The carriers during the day resembled a very large oil field fire, if you've ever seen one. The fire coming out of the forward and aft end of the ship looked like a blow torch, just roaring white flame and the oil burning, the crude oil, boil up, I don't know how high and just billowing big red flames belch out of this black smoke. The dive bombers told me they saw this smoke at 18,000 feet that day and really did make a nice fire and they'd burn for awhile and blow up for awhile and I was sitting in the water hollering "Hooray, Hooray."
I was in a funny position to be cheering for the thing, but I was really tickled to see the dive bombers really pasting them even though they were in pretty bad shape. But during the afternoon after they pretty well burned themselves up, the larger one close to me there, the [Japanese aircraft carrier] Akagi, sank just after dark, the [Japanese] cruisers raked her with fire finished her off, and the other two, the [Japanese aircraft carriers] Kaga and the Soryu, burned all night, but they didn't necessarily explode.
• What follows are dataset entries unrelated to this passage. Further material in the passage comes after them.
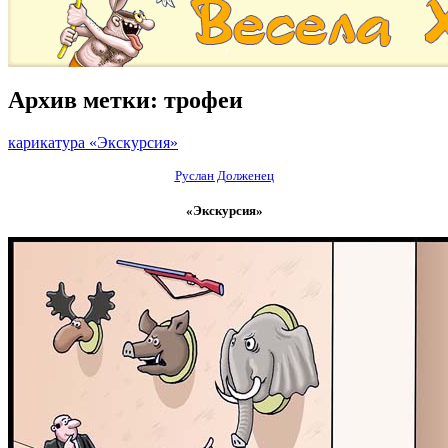
Архив метки:
трофеи
карикатура «Экскурсия»
Руслан Долженец
«Экскурсия»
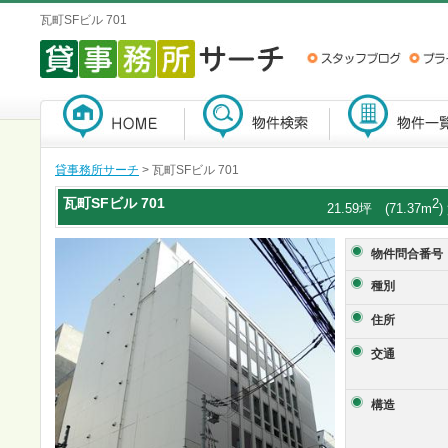
瓦町SFビル 701
貸事務所サーチ
> 瓦町SFビル 701
瓦町SFビル
701
2
21.59坪 (71.37m
物件問合番号
種別
住所
交通
構造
As a matter of fact, the Japs were there trying to put the fires out. I could seem them playing around, searchlights, picking up people and trying, I think they were trying to salvage these two ships; but the explosions that I heard the next morning turned out to be our submarines putting torpedoes into these things and they finished them off.
Recollections of Lieutenant George Gay, USNR sole survivor of Torpedo Squadron Eight (VT-8) describing his experiences during the Battle of Midway. He was subsequently awarded the Navy Cross for his actions, while his unit received the Presidential Unit Citation for this battle.